If you’ve made it past the title of this post, congratulations. While copying over the title from my source material, I had to check to make sure it was correct a couple of times.
Essentially, a CAPTCHA is a form of authentication that lets computer systems know that a human is at the other end of the connection. You can find an example of a CAPTCHA at the official website. Generally, you will see a CAPTCHA when you sign up for an account with a website. You’ll fill in your information, and then type two distorted words into a box. The point to this whole system is to prevent automated computer programs and bots from filling out these web forms for account on websites. Although my sources report that computer technology is catching up to human visual recognition capability, CAPTCHA is still an incredibly lucid tool.

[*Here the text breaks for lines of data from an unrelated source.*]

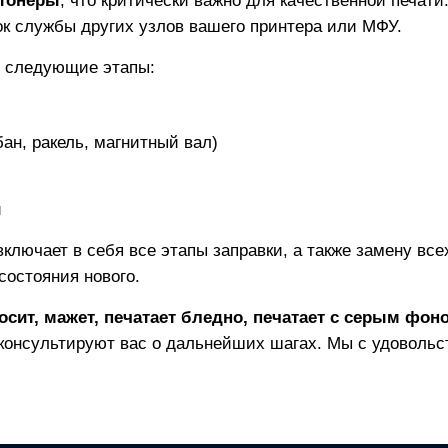
тонеры
, что критически важно для качественной печат
рок службы других узлов вашего принтера или МФУ.
т следующие этапы:
ан, ракель, магнитный вал)
и
включает в себя все этапы заправки, а также замену вс
состояния нового.
осит, мажет, печатает бледно, печатает с серым фон
консультируют вас о дальнейших шагах. Мы с удовольс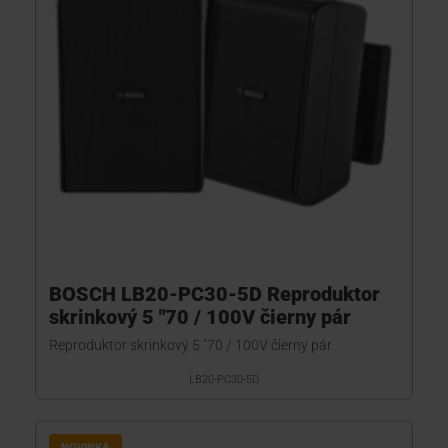
BOSCH LB20-PC30-5D Reproduktor
skrinkový 5 "70 / 100V čierny pár
Reproduktor skrinkový 5 "70 / 100V čierny pár
LB20-PC30-5D
NOVINKA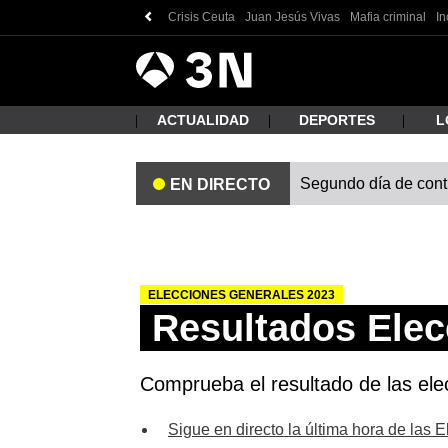
Crisis Ceuta
Juan Jesús Vivas
Mafia criminal
In
Antena
Noticias
3
ACTUALIDAD
DEPORTES
L
Segundo día de contro
EN DIRECTO
¿Qué
ELECCIONES GENERALES 2023
Resultados Elec
Comprueba el resultado de las ele
Busc
Sigue en directo la última hora de las 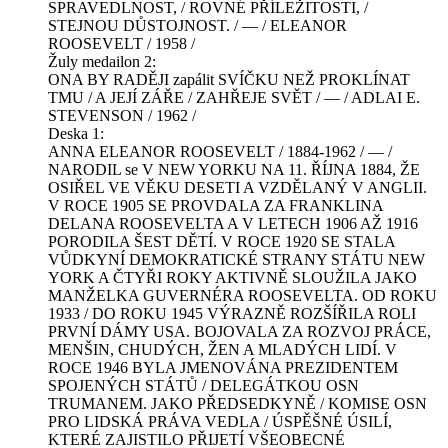
SPRAVEDLNOST, / ROVNÉ PŘÍLEŽITOSTI, /
STEJNOU DŮSTOJNOST. / — / ELEANOR
ROOSEVELT / 1958 /
Žuly medailon 2:
ONA BY RADĚJI zapálit SVÍČKU NEŽ PROKLÍNAT
TMU / A JEJÍ ZÁŘE / ZAHŘEJE SVĚT / — / ADLAI E.
STEVENSON / 1962 /
Deska 1:
ANNA ELEANOR ROOSEVELT / 1884-1962 / — /
NARODIL se V NEW YORKU NA 11. ŘÍJNA 1884, ŽE
OSIŘEL VE VĚKU DESETI A VZDĚLANÝ V ANGLII.
V ROCE 1905 SE PROVDALA ZA FRANKLINA
DELANA ROOSEVELTA A V LETECH 1906 AŽ 1916
PORODILA ŠEST DĚTÍ. V ROCE 1920 SE STALA
VŮDKYNÍ DEMOKRATICKÉ STRANY STÁTU NEW
YORK A ČTYŘI ROKY AKTIVNĚ SLOUŽILA JAKO
MANŽELKA GUVERNÉRA ROOSEVELTA. OD ROKU
1933 / DO ROKU 1945 VÝRAZNĚ ROZŠÍŘILA ROLI
PRVNÍ DÁMY USA. BOJOVALA ZA ROZVOJ PRÁCE,
MENŠIN, CHUDÝCH, ŽEN A MLADÝCH LIDÍ. V
ROCE 1946 BYLA JMENOVÁNA PREZIDENTEM
SPOJENÝCH STÁTŮ / DELEGÁTKOU OSN
TRUMANEM. JAKO PŘEDSEDKYNĚ / KOMISE OSN
PRO LIDSKÁ PRÁVA VEDLA / ÚSPĚŠNÉ ÚSILÍ,
KTERÉ ZAJISTILO PŘIJETÍ VŠEOBECNÉ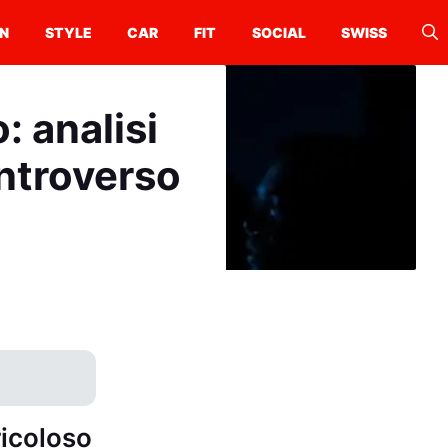
N
STYLE
CAR
FIT
SOCIAL
SWISS
: analisi
ntroverso
ricoloso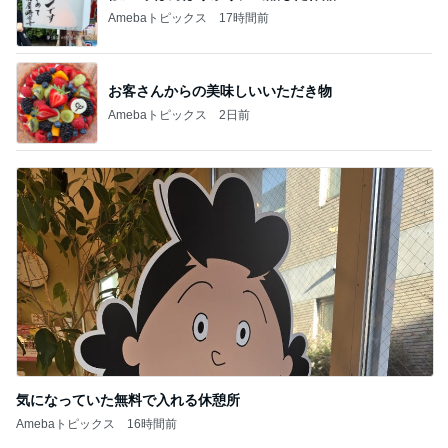
Amebaトピックス
17時間前
お客さんからの美味しいいただき物
Amebaトピックス
2日前
気になっていた無料で入れる休憩所
Amebaトピックス
16時間前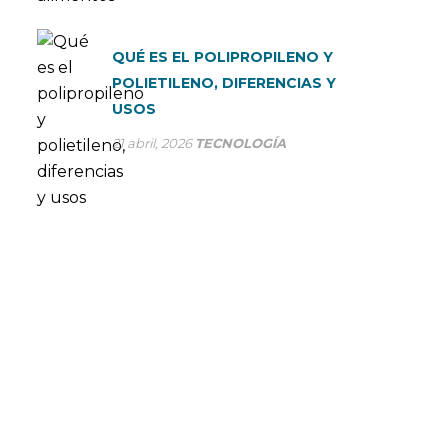
QUÉ ES EL POLIPROPILENO Y
POLIETILENO, DIFERENCIAS Y
USOS
21 abril, 2026
TECNOLOGÍA
CONSÚLTANOS TUS DUDAS
En SP Group optimizamos nuestros procesos de
producción para dar el servicio más eficiente a la gran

Researchers at Carnegie Mellon University realized they could exploit the explosively effective CAPTCHA system in a positive manner. The researchers took words scanned from old printed materials and included them into a new CAPTCHA system called reCAPTCHA. In the process of digitizing old reading materials like newspapers, historical documents and other valuable texts, computer programs cannot scan all words successfully.
Click here to read the rest of the article
The CAPTCHA system handles over 100 million CAPTCHAs every day, and reCAPTCHAs can be found in use on over 40,000 websites. Here’s a run down on how the system determines when a reCAPTCHAs word is ready to be submitted for final approval:
The identification performed by each computer program is given a value of 0.5 points, and each interpretation by a human is given a full point. Once a given identification hits 2.5 votes, the word is considered called. Those words that are consistently given a single identity by human judges are recycled as control words.

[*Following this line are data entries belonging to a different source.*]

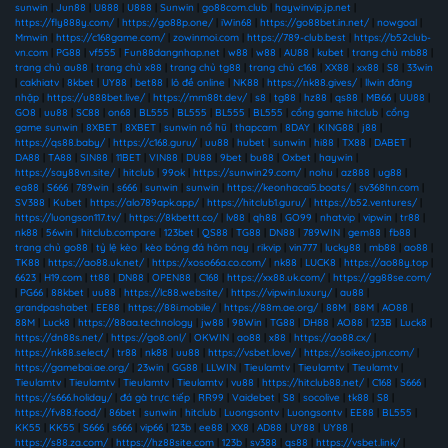
sunwin
|
Jun88
|
U888
|
U888
|
Sunwin
|
go88com.club
|
haywinvip.jp.net
|
https://fly888y.com/
|
https://go88p.one/
|
iWin68
|
https://go88bet.in.net/
|
nowgoal
|
Mmwin
|
https://c168game.com/
|
zowinmoi.com
|
https://789-club.best
|
https://b52club-
vn.com
|
PG88
|
vf555
|
Fun88dangnhap.net
|
w88
|
w88
|
AU88
|
kubet
|
trang chủ mb88
|
trang chủ au88
|
trang chủ x88
|
trang chủ tg88
|
trang chủ c168
|
XX88
|
xx88
|
S8
|
33win
|
cakhiatv
|
8kbet
|
UY88
|
bet88
|
lô đề online
|
NK88
|
https://nk88.gives/
|
llwin đăng
nhập
|
https://u888bet.live/
|
https://mm88t.dev/
|
s8
|
tg88
|
hz88
|
qs88
|
MB66
|
UU88
|
GO8
|
uu88
|
SC88
|
on68
|
BL555
|
BL555
|
BL555
|
BL555
|
cổng game hitclub
|
cổng
game sunwin
|
8XBET
|
8XBET
|
sunwin nổ hũ
|
thapcam
|
8DAY
|
KING88
|
j88
|
https://qs88.baby/
|
https://c168.guru/
|
uu88
|
hubet
|
sunwin
|
hi88
|
TX88
|
DABET
|
DA88
|
TA88
|
SIN88
|
11BET
|
VIN88
|
DU88
|
9bet
|
bu88
|
Oxbet
|
haywin
|
https://say88vn.site/
|
hitclub
|
99ok
|
https://sunwin29.com/
|
nohu
|
az888
|
ug88
|
ea88
|
S666
|
789win
|
s666
|
sunwin
|
sunwin
|
https://keonhacai5.boats/
|
sv368hn.com
|
SV388
|
Kubet
|
https://alo789apk.app/
|
https://hitclub1.guru/
|
https://b52.ventures/
|
https://luongson117.tv/
|
https://8kbettt.co/
|
lv88
|
qh88
|
GO99
|
nhatvip
|
vipwin
|
tr88
|
nk88
|
56win
|
hitclub.compare
|
123bet
|
QS88
|
TG88
|
DN88
|
789WIN
|
gem88
|
fb88
|
trang chủ go88
|
tỷ lệ kèo
|
kèo bóng đá hôm nay
|
rikvip
|
vin777
|
lucky88
|
mb88
|
ao88
|
TK88
|
https://ao88.uk.net/
|
https://xoso66a.co.com/
|
nk88
|
LUCK8
|
https://ao88y.top
|
6623
|
H19.com
|
tt88
|
DN88
|
OPEN88
|
C168
|
https://xx88.uk.com/
|
https://gg88se.com/
|
PG66
|
88kbet
|
uu88
|
https://lc88.website/
|
https://vipwin.luxury/
|
au88
|
grandpashabet
|
EE88
|
https://88i.mobile/
|
https://88m.ae.org/
|
88M
|
88M
|
AO88
|
88M
|
Luck8
|
https://88aa.technology
|
jw88
|
98Win
|
TG88
|
DH88
|
AO88
|
123B
|
Luck8
|
https://dn88s.net/
|
https://go8.onl/
|
OKWIN
|
ao88
|
x88
|
https://ao88.cx/
|
https://nk88.select/
|
tr88
|
nk88
|
uu88
|
https://vsbet.love/
|
https://soikeo.jpn.com/
|
https://gamebai.ae.org/
|
23win
|
GG88
|
LLWIN
|
Tieulamtv
|
Tieulamtv
|
Tieulamtv
|
Tieulamtv
|
Tieulamtv
|
Tieulamtv
|
Tieulamtv
|
vu88
|
https://hitclub88.net/
|
C168
|
S666
|
https://s666.holiday/
|
đá gà trực tiếp
|
RR99
|
Vaidebet
|
S8
|
socolive
|
tk88
|
S8
|
https://fv88.food/
|
86bet
|
sunwin
|
hitclub
|
Luongsontv
|
Luongsontv
|
EE88
|
BL555
|
KK55
|
KK55
|
S666
|
s666
|
vip66
|
123b
|
ee88
|
XX8
|
AD88
|
UY88
|
UY88
|
https://s88.za.com/
|
https://hz88site.com
|
123b
|
sv388
|
qs88
|
https://vsbet.link/
|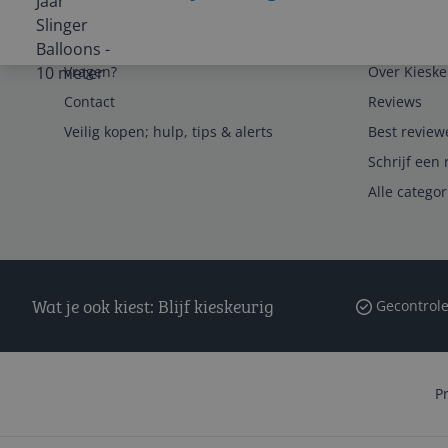
Service
Algemeen
Vragen?
Over Kieske
Contact
Reviews
Veilig kopen; hulp, tips & alerts
Best review
Schrijf een 
Alle catego
Wat je ook kiest: Blijf kieskeurig
Gecontrole
P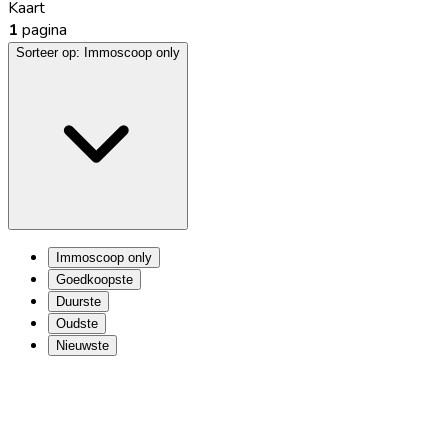
Kaart
1
pagina
Sorteer op:
Immoscoop only
Immoscoop only
Goedkoopste
Duurste
Oudste
Nieuwste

The researchers tested the system using a random sampling of 250 New York Times articles from different eras where the identity of every word was confirmed by two independent transcription experts. Each OCR software program managed about 84 percent accuracy but, when their results were combined with the reCAPTCHA system, the overall accuracy shot up to 99.1 percent. That’s actually within the bounds of professional transcription services that use two independent experts to generate copies that are then examined by a third party. The few remaining problems typically came when the OCR software missed word breaks.
The authors of the research study report that the system has some limitations. Shorter words are not as likely to be recognized correctly. Additionally, in countries where English is a second language and keyboards are in different languages, the accuracy and ease of use goes down.
A very positive feature of reCAPTCHA is that the everyday user feels good about helping a good cause. In my opinion, if I have to type a distorted word and waste a few brain cycles, the words might as well be important to preserve historical texts.